Run emulated riscv64 VMs on amd64

Bug #2023211 reported by Colin Watson
20
This bug affects 2 people
Affects Status Importance Assigned to Milestone
OpenStack Compute (nova)
In Progress
Undecided
Felipe Reyes
OpenStack Nova Compute Charm
Invalid
Undecided
Unassigned
nova (Ubuntu)
Confirmed
Undecided
Unassigned

Bug Description

[Impact]

Since the OpenStack Yoga release is possible to run emulated architectures ( https://docs.openstack.org/nova/latest/admin/hw-emulation-architecture.html ), although riscv64 is not in the list of supported architectures.

In the Launchpad build farm, we run a cluster of riscv64 virtual machines that deal with building riscv64 artifacts, including .debs for Ubuntu itself. We don't currently have hypervisor-capable riscv64 hardware to run these on, so we're using qemu system emulation on commodity amd64 hardware.
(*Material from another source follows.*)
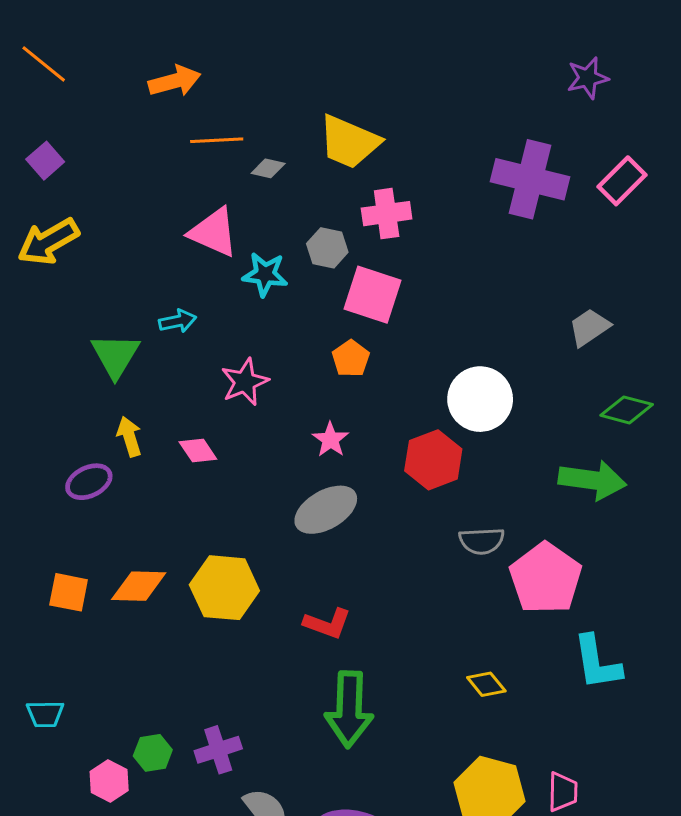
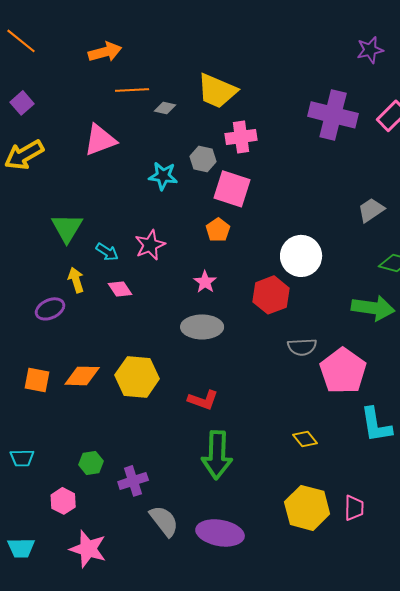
pink triangle: (214, 232) -> (100, 140), moved, turned -45
cyan arrow: (178, 321) -> (107, 252), moved, turned 45
gray ellipse: (326, 510) -> (202, 327), turned 30
green hexagon: (153, 753) -> (91, 463), moved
This works OK, but we currently do this in manually-configured libvirt instances; we'd much rather be able to do it on our internal OpenStack clouds.

[Test Case]

  $ wget http://cloud-images.ubuntu.com/server/releases/jammy/release-20220420/ubuntu-22.04-server-cloudimg-riscv64.img
  $ openstack image create --disk-format qcow2 --file ~cjwatson/ubuntu-22.04-server-cloudimg-riscv64.img --private --property architecture=riscv64 --property item_name=disk1.img --property os_distro=ubuntu --property os_version=22.04 cjwatson-riscv64-test
  $ openstack image set --property hw_emulation_architecture=riscv64 cjwatson-riscv64-test
  $ openstack image set --property hw_machine_type=virt cjwatson-riscv64-test
  $ openstack server create --image cjwatson-riscv64-test --flavor vbuilder --network vbuilder_staging_test_net cjwatson-riscv64-test

Expected result: the created instance reaches to ACTIVE state.

Actual result: the "openstack server create" command fails with the following error message:
  Invalid image metadata. Error: Architecture name 'riscv64' is not valid (HTTP 400) (Request-ID: req-023932ea-7c90-4be3-89b8-6bd19718919a)
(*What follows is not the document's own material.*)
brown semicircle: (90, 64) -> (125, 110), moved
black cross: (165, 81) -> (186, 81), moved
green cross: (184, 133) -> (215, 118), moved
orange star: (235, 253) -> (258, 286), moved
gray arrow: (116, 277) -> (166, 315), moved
This causes me to think that, even if I've left out some property or other (e.g. firmware), basic things like the riscv64 architecture name being valid aren't currently in place. But it's certainly possible I've got something wrong here. If there's a known way to make this work, could it please be documented?

I've attached `virsh dumpxml` output from one of the manual libvirt instances we use at present, in case it's useful.

Revision history for this message
Colin Watson (cjwatson) wrote :
Revision history for this message
Felipe Reyes (freyes) wrote :

We (OpenStack Engineering) need to identify if there are gaps in the support to run riscv64 emulation. The upstream documentation can be found at https://docs.openstack.org/nova/latest/admin/hw-emulation-architecture.html , the support landed in Yoga. If no issues are found in the charm, we should asses if we can improve the charm-guide to assist operators on how to achieve this setup.

Revision history for this message
Felipe Reyes (freyes) wrote :

The issue here seems to be that the nova.objects.fields.Architecture class[0] doesn't have registered RISCV64, so the list defined in os-traits[1] doesn't seem to be enough to have support for an emulated architecture.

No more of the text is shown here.